The AFTER condition evaluates true, if the matched annotation starts after the beginning of an arbitrary annotation of the passed type. If a list of types is passed, this has to be true for at least one of them.
AFTER(Type|TypeListExpression)
CW{AFTER(SW)};
Here, the rule matches on a capitalized word, if there is any small written word previously.
The AND condition is a composed condition and evaluates true, if all contained conditions evaluate true.
AND(Condition1,...,ConditionN)
Paragraph{AND(PARTOF(Headline),CONTAINS(Keyword)) ->MARK(ImportantHeadline)};
In this example, a paragraph is annotated with an ImportantHeadline annotation, if it is part of a Headline and contains a Keyword annotation.

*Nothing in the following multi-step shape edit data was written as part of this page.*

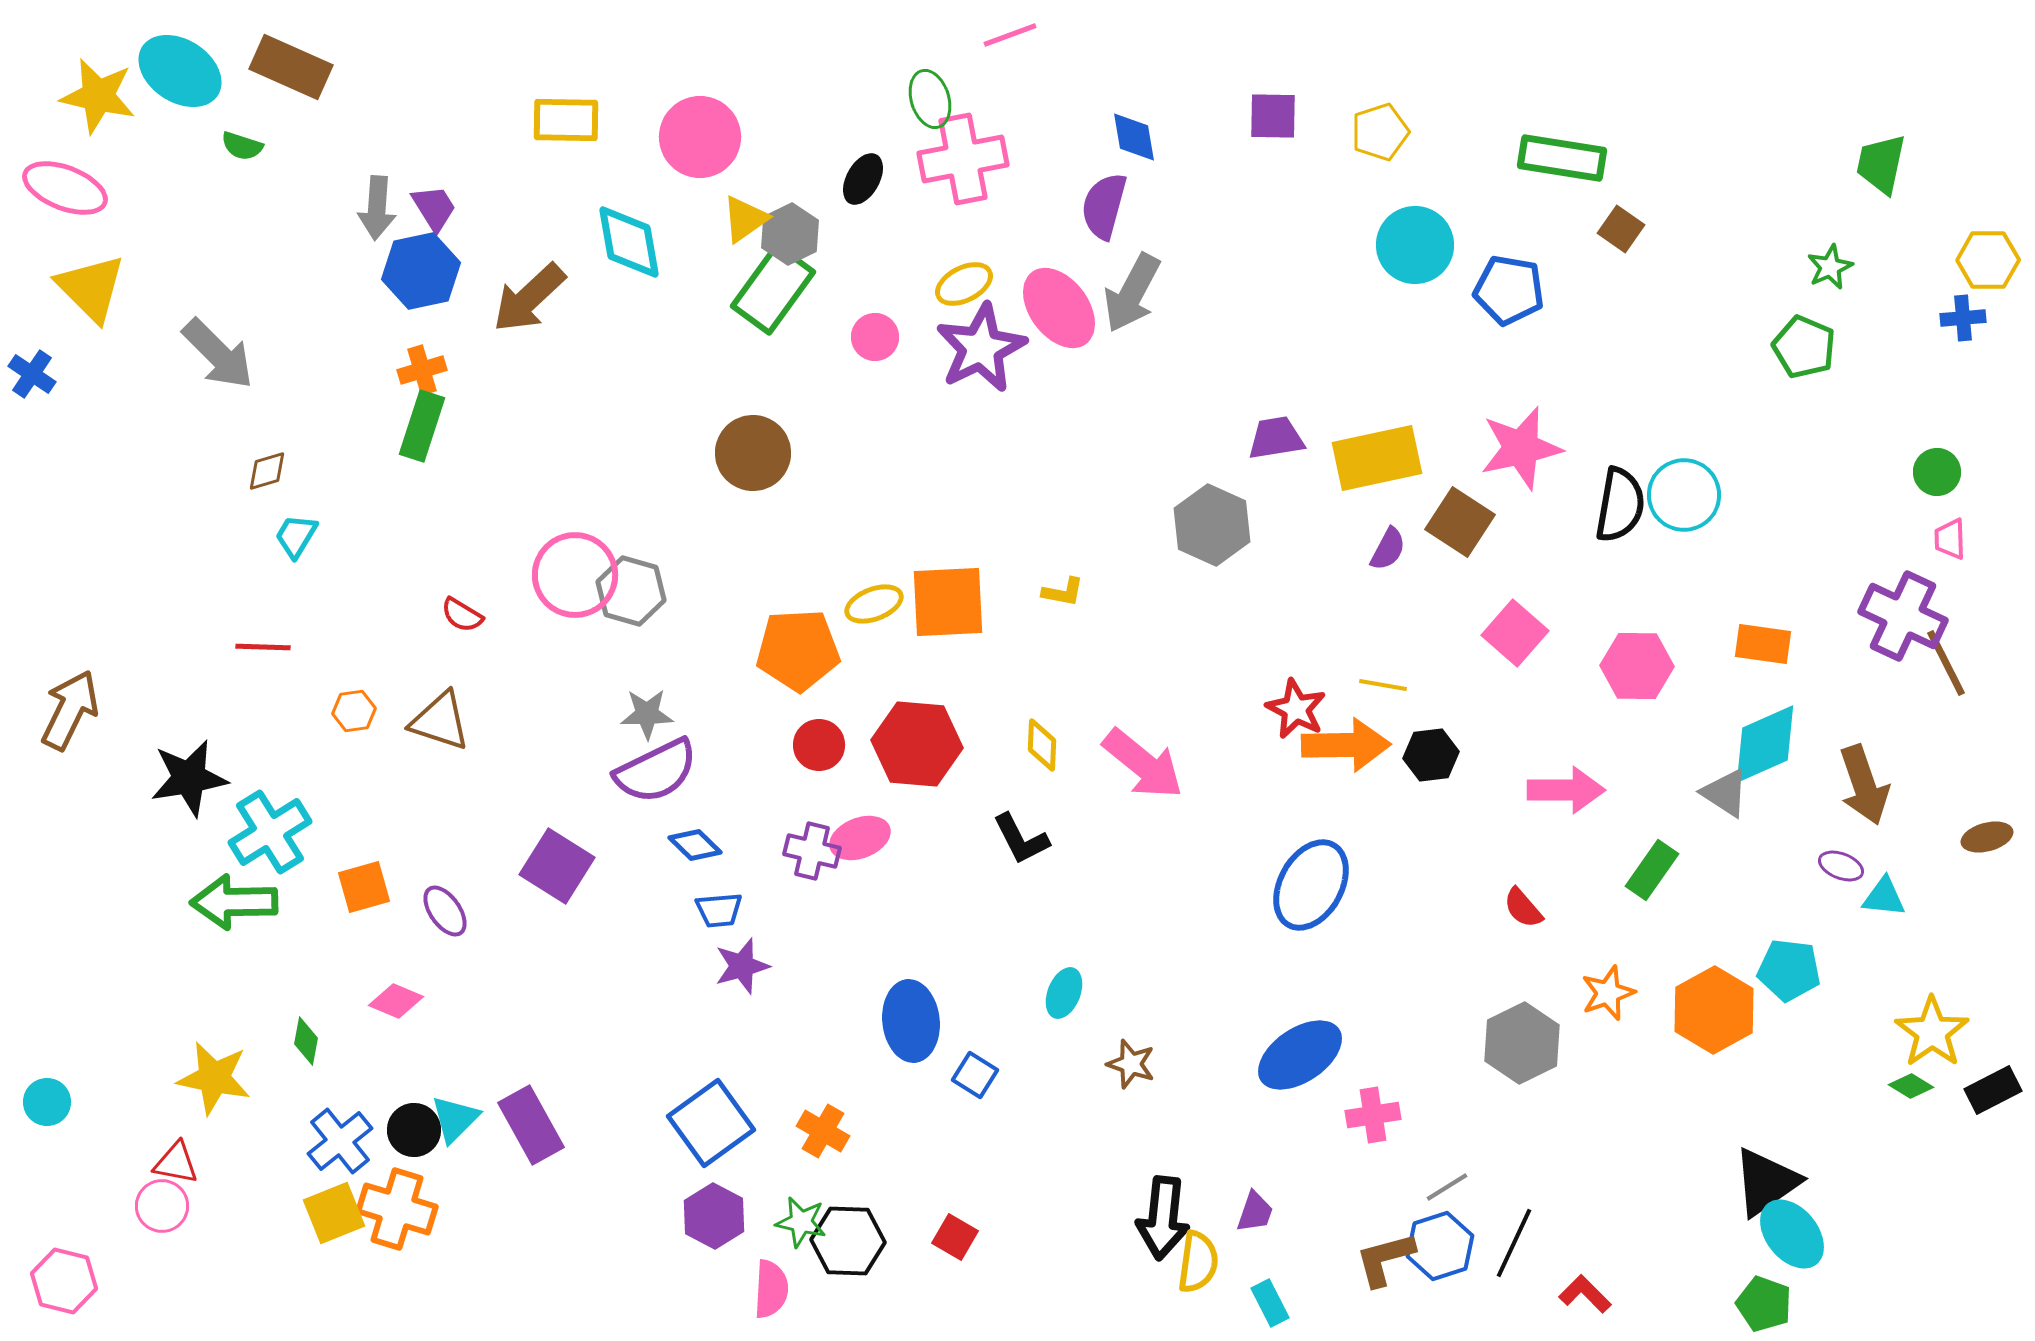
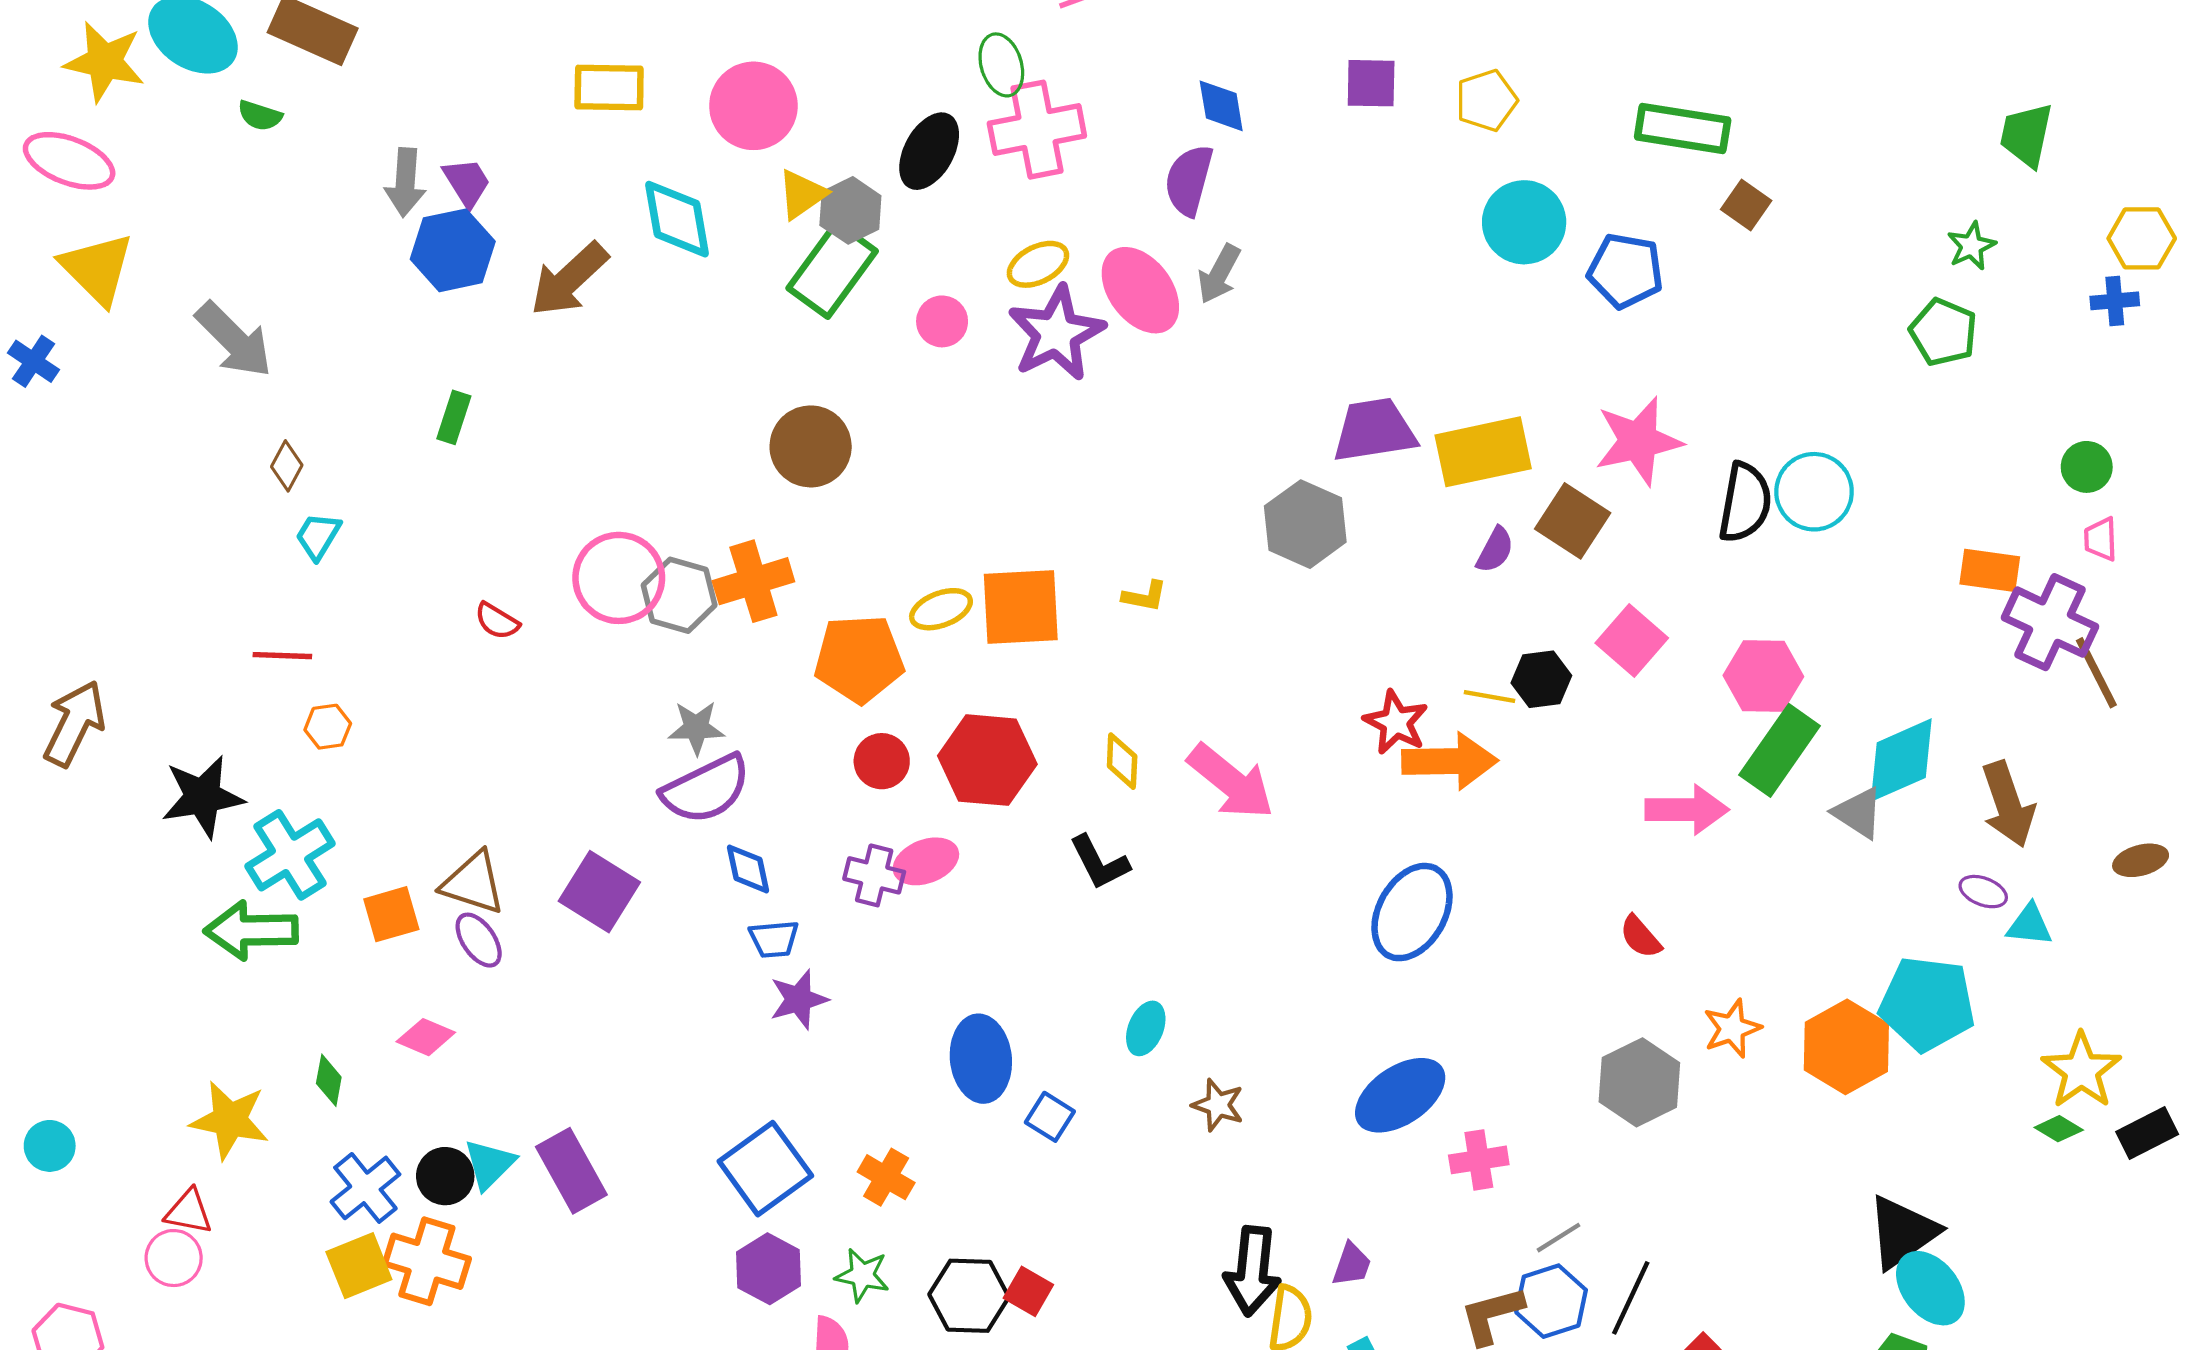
black ellipse: (863, 179) -> (929, 151), size x1.4
gray arrow: (1132, 293) -> (1219, 274), size x0.7
orange cross: (422, 370) -> (753, 581), moved, size x1.5
green rectangle: (422, 426) -> (454, 417), size x0.7
purple trapezoid: (1276, 438) -> (1374, 430), size x1.4
brown diamond: (267, 471) -> (287, 466), turned -45
orange rectangle: (1763, 644) -> (1990, 570), moved
orange hexagon: (354, 711) -> (328, 727), moved
brown triangle: (440, 721) -> (473, 883), moved
black hexagon: (1431, 755) -> (1541, 679), moved
blue diamond: (695, 845) -> (748, 869), turned 34
green rectangle: (1652, 870) -> (1780, 750), moved, size x1.4
cyan pentagon: (1789, 970) -> (1927, 1004), size x1.4
black hexagon: (848, 1241) -> (969, 1296), moved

The BEFORE condition evaluates true, if the matched annotation starts before the beginning of an arbitrary annotation of the passed type. If a list of types is passed, this has to be true for at least one of them.
BEFORE(Type|TypeListExpression)
CW{BEFORE(SW)};
Here, the rule matches on a capitalized word, if there is any small written word afterwards.
The CONTAINS condition evaluates true on a matched annotation, if the frequency of the passed type lies within an optionally passed interval. The limits of the passed interval are per default interpreted as absolute numeral values. By passing a further boolean parameter set to true the limits are interpreted as percental values. If no interval parameters are passed at all, then the condition checks whether the matched annotation contains at least one occurrence of the passed type.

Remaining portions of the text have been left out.